What you will do >> Images should be left out, and everything else in the listing reproduced exactly.

Data shown >>
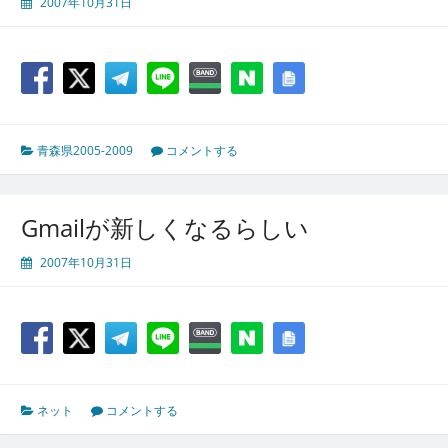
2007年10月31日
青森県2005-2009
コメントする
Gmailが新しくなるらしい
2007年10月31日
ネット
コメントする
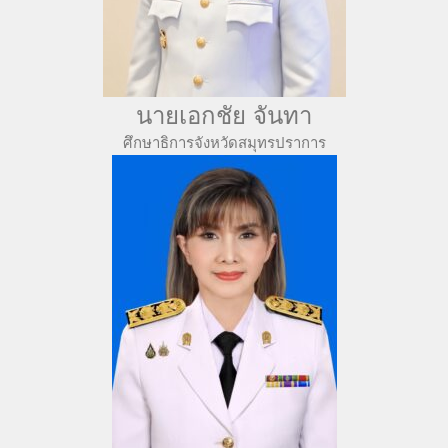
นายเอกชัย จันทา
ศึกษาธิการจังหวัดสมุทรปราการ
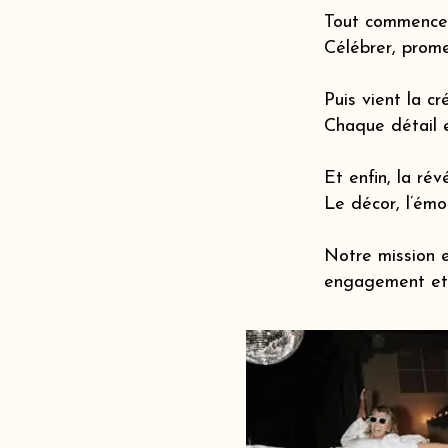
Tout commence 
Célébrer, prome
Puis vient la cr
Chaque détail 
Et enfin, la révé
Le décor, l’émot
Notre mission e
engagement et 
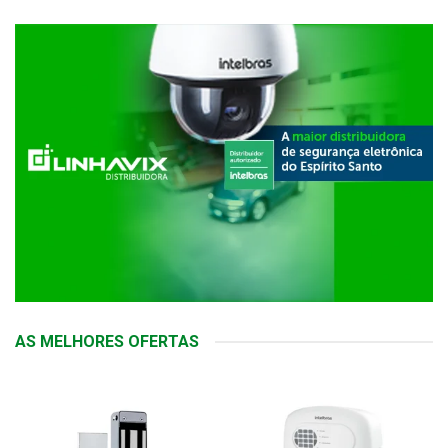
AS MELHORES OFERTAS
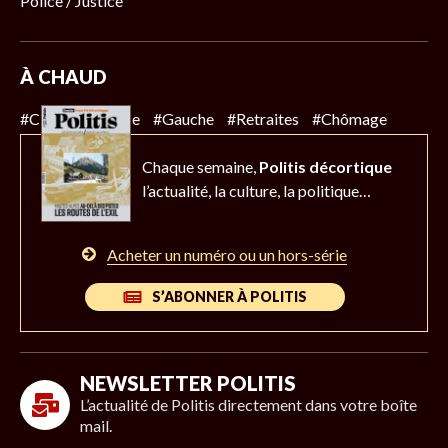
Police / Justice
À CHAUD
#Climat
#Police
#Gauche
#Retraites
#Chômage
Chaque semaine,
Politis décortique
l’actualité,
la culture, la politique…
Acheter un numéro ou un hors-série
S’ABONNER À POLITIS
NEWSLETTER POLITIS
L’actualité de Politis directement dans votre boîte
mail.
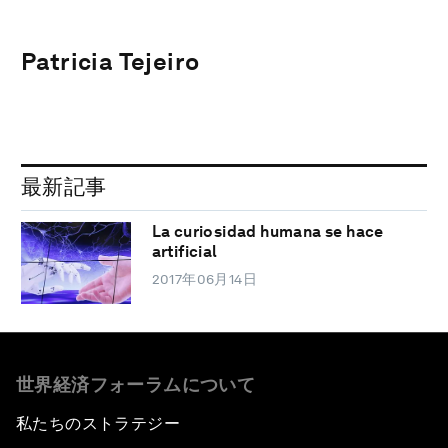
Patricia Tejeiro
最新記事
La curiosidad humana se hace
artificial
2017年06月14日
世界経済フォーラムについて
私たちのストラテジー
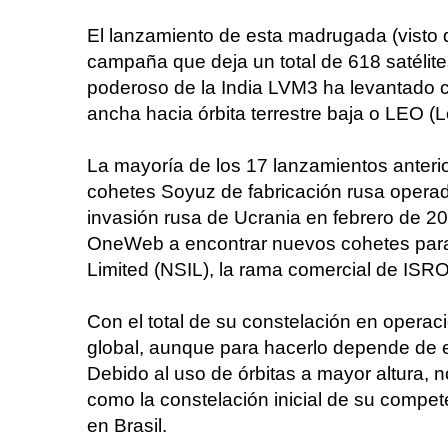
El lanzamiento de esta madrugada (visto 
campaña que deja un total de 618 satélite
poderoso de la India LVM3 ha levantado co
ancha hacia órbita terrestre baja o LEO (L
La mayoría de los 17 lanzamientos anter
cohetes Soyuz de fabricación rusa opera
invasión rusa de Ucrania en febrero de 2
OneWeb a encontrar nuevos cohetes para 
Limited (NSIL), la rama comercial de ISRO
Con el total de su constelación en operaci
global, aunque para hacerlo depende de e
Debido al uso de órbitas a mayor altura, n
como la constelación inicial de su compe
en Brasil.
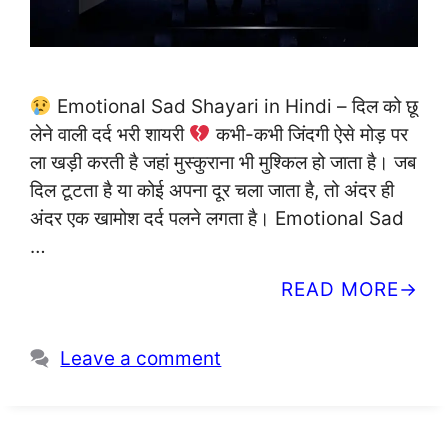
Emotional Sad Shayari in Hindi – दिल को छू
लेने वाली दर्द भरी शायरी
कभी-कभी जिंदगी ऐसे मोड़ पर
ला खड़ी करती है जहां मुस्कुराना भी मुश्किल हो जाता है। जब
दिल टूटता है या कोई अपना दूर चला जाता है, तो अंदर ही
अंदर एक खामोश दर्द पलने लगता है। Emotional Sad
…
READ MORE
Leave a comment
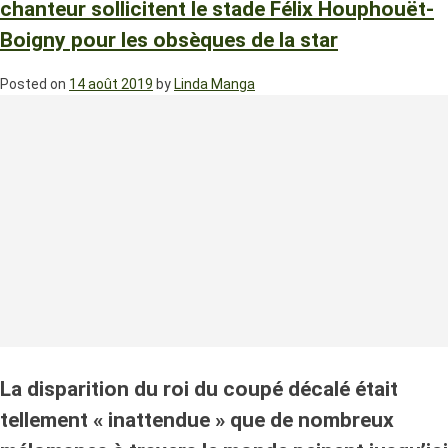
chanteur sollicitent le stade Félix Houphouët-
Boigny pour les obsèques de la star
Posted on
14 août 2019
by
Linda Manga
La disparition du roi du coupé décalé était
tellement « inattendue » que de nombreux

Task answer >>
2007年10月31日
青森県2005-2009
コメントする
Gmailが新しくなるらしい
2007年10月31日
ネット
コメントする
นายเอกชัย จันทา
ศึกษาธิการจังหวัดสมุทรปราการ
Tout commence 
Célébrer, prome
Puis vient la cr
Chaque détail 
Et enfin, la révé
Le décor, l’émot
Notre mission e
engagement et 
AS MELHORES OFERTAS
Police / Justice
À CHAUD
#Climat
#Police
#Gauche
#Retraites
#Chômage
Chaque semaine,
Politis décortique
l’actualité,
la culture, la politique…
Acheter un numéro ou un hors-série
S’ABONNER À POLITIS
NEWSLETTER POLITIS
L’actualité de Politis directement dans votre boîte
mail.
Patricia Tejeiro
最新記事
La curiosidad humana se hace
artificial
2017年06月14日
世界経済フォーラムについて
私たちのストラテジー
El lanzamiento de esta madrugada (visto 
campaña que deja un total de 618 satélite
poderoso de la India LVM3 ha levantado co
ancha hacia órbita terrestre baja o LEO (L
La mayoría de los 17 lanzamientos anter
cohetes Soyuz de fabricación rusa opera
invasión rusa de Ucrania en febrero de 2
OneWeb a encontrar nuevos cohetes para 
Limited (NSIL), la rama comercial de ISRO
Con el total de su constelación en operaci
global, aunque para hacerlo depende de e
Debido al uso de órbitas a mayor altura, n
como la constelación inicial de su compe
en Brasil.
Emotional Sad Shayari in Hindi – दिल को छू
लेने वाली दर्द भरी शायरी
कभी-कभी जिंदगी ऐसे मोड़ पर
ला खड़ी करती है जहां मुस्कुराना भी मुश्किल हो जाता है। जब
दिल टूटता है या कोई अपना दूर चला जाता है, तो अंदर ही
अंदर एक खामोश दर्द पलने लगता है। Emotional Sad
…
READ MORE
Leave a comment
chanteur sollicitent le stade Félix Houphouët-
Boigny pour les obsèques de la star
Posted on
14 août 2019
by
Linda Manga
La disparition du roi du coupé décalé était
tellement « inattendue » que de nombreux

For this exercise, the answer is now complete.